EXERCISE DESCRIPTION:
Repeat precisely the span of lines below that opens with the line containing "BALSA DE VES" and closes with the line containing "Sponzorji/donatorji", both included.

====

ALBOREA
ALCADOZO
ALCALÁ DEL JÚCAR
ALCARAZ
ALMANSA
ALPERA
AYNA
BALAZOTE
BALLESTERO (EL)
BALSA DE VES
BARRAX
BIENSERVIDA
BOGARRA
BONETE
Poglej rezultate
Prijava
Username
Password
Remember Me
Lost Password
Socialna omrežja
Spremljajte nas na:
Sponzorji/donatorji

====

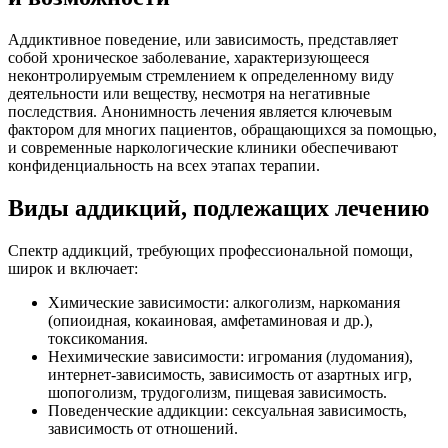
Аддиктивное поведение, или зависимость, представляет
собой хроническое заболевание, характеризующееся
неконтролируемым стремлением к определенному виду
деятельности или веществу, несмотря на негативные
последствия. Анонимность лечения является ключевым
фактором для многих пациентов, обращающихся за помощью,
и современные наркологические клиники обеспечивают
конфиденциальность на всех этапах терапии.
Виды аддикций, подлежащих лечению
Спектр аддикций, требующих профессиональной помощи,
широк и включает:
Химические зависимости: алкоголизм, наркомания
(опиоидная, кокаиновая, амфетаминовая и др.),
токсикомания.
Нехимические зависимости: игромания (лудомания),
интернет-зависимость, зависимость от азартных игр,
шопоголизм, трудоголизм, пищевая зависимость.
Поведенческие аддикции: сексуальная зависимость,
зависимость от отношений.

====

EXERCISE SOLUTION:
BALSA DE VES
BARRAX
BIENSERVIDA
BOGARRA
BONETE
Poglej rezultate
Prijava
Username
Password
Remember Me
Lost Password
Socialna omrežja
Spremljajte nas na:
Sponzorji/donatorji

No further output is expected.